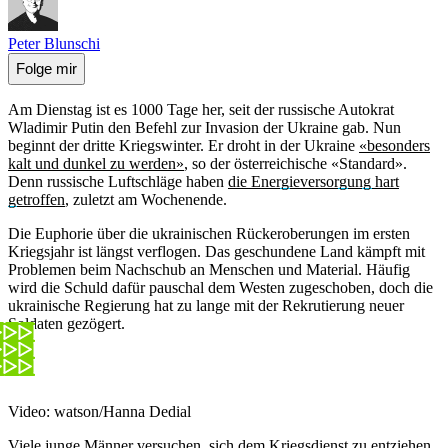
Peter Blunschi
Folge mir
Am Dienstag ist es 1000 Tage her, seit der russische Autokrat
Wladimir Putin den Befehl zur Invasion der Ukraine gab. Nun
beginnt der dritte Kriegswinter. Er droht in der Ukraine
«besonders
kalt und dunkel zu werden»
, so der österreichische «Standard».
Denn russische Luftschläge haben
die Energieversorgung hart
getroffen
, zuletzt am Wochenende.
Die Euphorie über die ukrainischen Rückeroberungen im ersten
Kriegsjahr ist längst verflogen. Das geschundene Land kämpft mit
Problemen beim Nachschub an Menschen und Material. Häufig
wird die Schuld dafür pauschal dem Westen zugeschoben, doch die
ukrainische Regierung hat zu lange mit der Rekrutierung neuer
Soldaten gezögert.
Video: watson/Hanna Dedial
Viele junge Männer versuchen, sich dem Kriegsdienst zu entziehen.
==
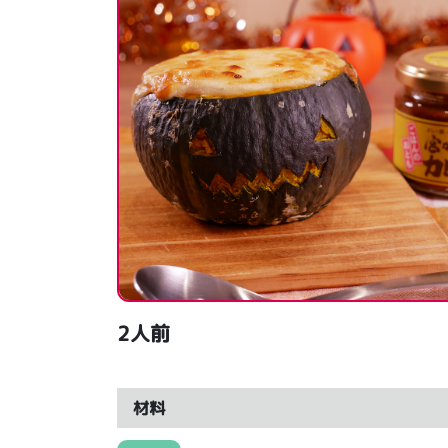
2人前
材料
---
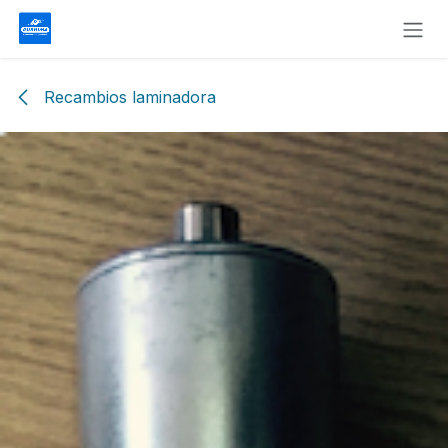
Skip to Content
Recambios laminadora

**THE TASK:** Each line above with the string "Ukraine" should be reported in full.

**EXERCISE SOLUTION:**
Wladimir Putin den Befehl zur Invasion der Ukraine gab. Nun
beginnt der dritte Kriegswinter. Er droht in der Ukraine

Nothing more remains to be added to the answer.